Hello, and welcome to the Australian Prescriber Podcast. I'm Jo Cheah, a hospital pharmacist in Melbourne, and your host for this episode. It's a pleasure to speak to Dr Debra Kennedy, senior staff specialist and director of MotherSafe at the Royal Hospital for Women in Sydney, and conjoint associate professor at the School of Women's and Children's Health at the University of New South Wales in Sydney. Debra has co-authored an article called Drug Safety in Pregnancy, with Ronald Batagol, and this article is available free in the Australian Prescriber. Welcome, Debra to the program. Thanks for joining us.

Thank you. Pleasure to be here.

Debra, why is it important to consider drug use during pregnancy?

Well, it's important because pregnant people, just like everyone else, may require medications. And in fact, over 90% of women will need to take at least one medication during pregnancy, and I think the average is around 3 [medications]. They could be used to treat pregnancy-related conditions such as nausea, vomiting, constipation, or could be pre-existing ongoing medical problems. And likewise, normal acquired things like cough and cold and flu and allergies.

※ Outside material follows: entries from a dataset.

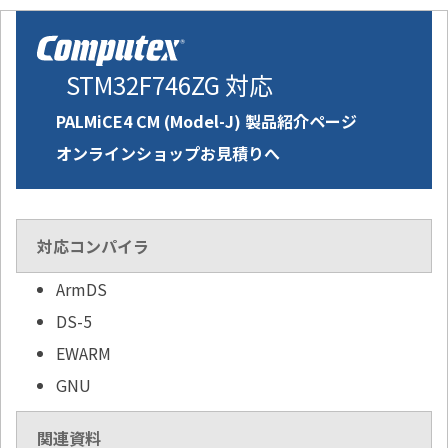
STM32F746ZG 対応
PALMiCE4 CM (Model-J) 製品紹介ページ
オンラインショップお見積りへ
対応コンパイラ
ArmDS
DS-5
EWARM
GNU
関連資料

What patient and/or drug factors do you consider before starting or stopping a medication during pregnancy?

Well, the most important thing really is the severity of a condition, and really balancing up the need to treat versus potential concerns. While people, I think, are aware of the potential concerns of teratogenicity and what could a medication potentially do to a developing fetus, the counterbalance is really, well, what are the risks of an untreated or undertreated condition for the mother, for the pregnancy, and then ultimately for the health of the fetus and then the newborn baby?

And can you briefly describe how drugs can affect developing fetuses, and provide some examples of drugs with known effects?

By definition, we talk about a teratogen, comes from the Greek word teratos. Teratos was actually a monster, so it meant causing malformations. I suppose our definition now is that a teratogen is really any agent that can interfere with fetal development, and that could be causing pregnancy loss or miscarriage, or it could actually be causing structural birth defects. And I think what we are really increasingly interested in is possibly more subtle effects such as affecting neurodevelopment, which are sometimes more difficult to establish, and really need a lot longer in terms of follow-up and research. We know also, even though it's not necessarily part of this, that it's not just medications, so things like viruses, things like rubella and radiation, other exposures can also be defined as teratogens. Depending really on gestational timing, you have a very, very early exposure in the gamete stage. So things like high-dose radiotherapy or chemotherapy can actually cause sterility.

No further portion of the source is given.